A buyer can often get a good-sounding deal after a bank has foreclosed on a parcel of real estate. Like all good-sounding deals, however, this one comes with risks that people ought to understand before making an offer. Typically this property is sold by a subsidiary of a bank, sometimes by a federal agency such as H.U.D. Remember that your seller (the bank or federal agency) knows nothing about the property and will take every imaginable step to immunize itself from responsibility to the buyer. (With banks it is usually a wholly owned subsidiary that has title to the property.) You will be pretty much on your own after closing and cannot look to the seller if the roof collapses the next day or some other disaster befalls you with your acquisition. If you receive a seller’s disclosure statement about foreclosed property, it may be a bit misleading since the seller’s period of ownership is likely to have been just a few months and chances are that the property has been unoccupied during that time.
Another point to bear in mind is that there are many different reasons a person suffers a foreclosure. One reason is that the property is not worth the debt on it. Another reason is that it would cost too much to repair to justify paying on the debt. Sometimes the property cannot be sold for enough to pay off the debt. Some bank owned property has been given back to the bank by a deed-in-lieu- of-foreclosure.

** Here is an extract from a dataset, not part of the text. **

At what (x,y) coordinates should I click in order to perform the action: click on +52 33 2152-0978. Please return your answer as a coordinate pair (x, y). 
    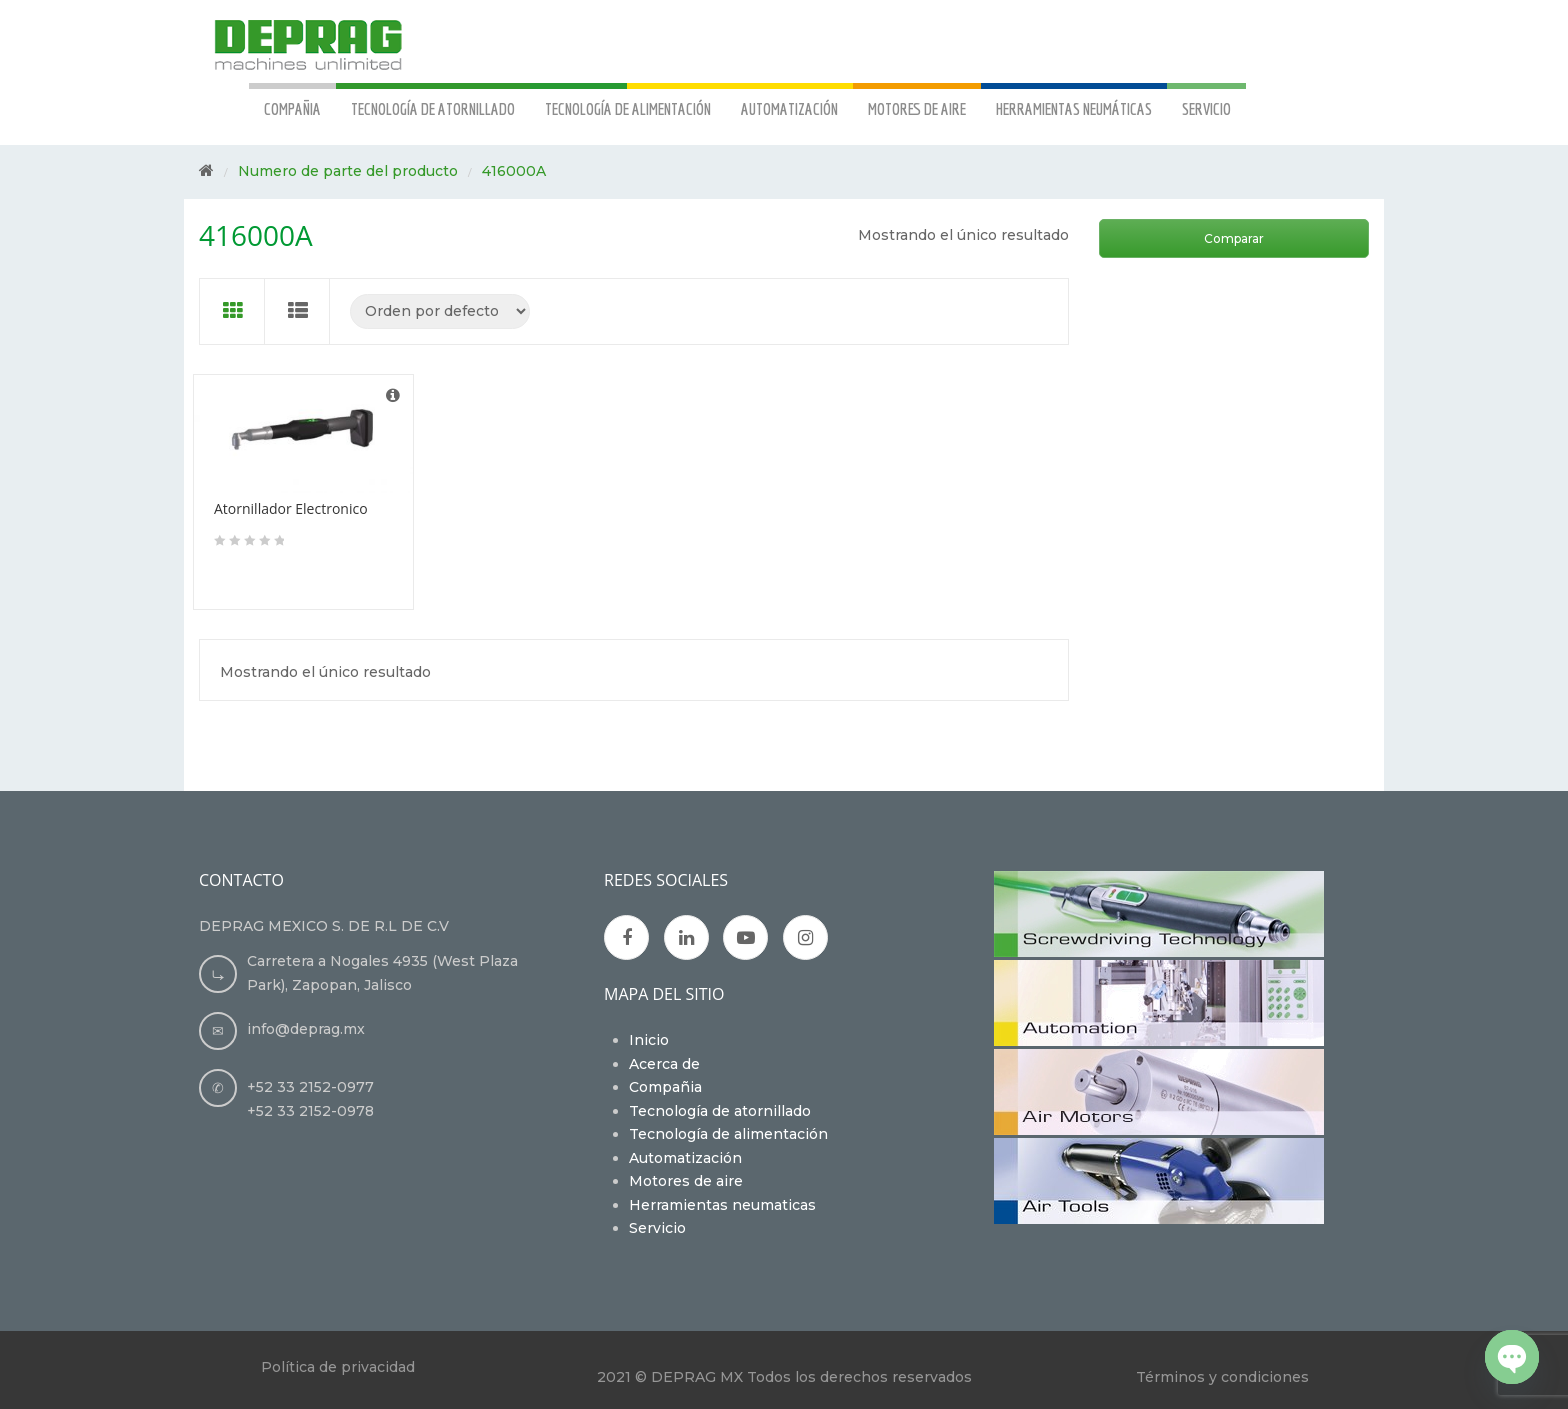     Looking at the image, I should click on (310, 1111).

Banks look to recoup their loan balance and carrying expenses when they sell property they received through foreclosure. When large down payments were required of buyers, a purchaser of foreclosed property could count on there being equity in the property at the time of the foreclosure so that the price asked by the bank was likely to be beneath market value. With subprime loans accounting for a good number of the foreclosures, a buyer certainly cannot rely on the expectation that the debt on the property was less than market value. With 100% financing frequently provided to customers, banks in setting the asking price of foreclosed property at the amount of their debt are often putting the price at or above market value.
All of this requires that the buyer have a very clear idea of market value and that absolutely everything on the property be thoroughly inspected. You may also need bids for repair work before you make an offer.
It is often useful to get all the information you can from the bank about the history of the property.
You need to pay attention to the title to the property. If work has been done on the property you need to be sure that there are no disputes with contractors that could result in the filing of a lien after you buy the property. You should try to get a warranty deed at closing and discuss with the title company the array of title insurance options that are available to you through endorsements and extended coverage.
You can also talk with neighbors and through the recorder’s office get the names of prior owners. With luck you will be able to track down a prior owner to discuss the property.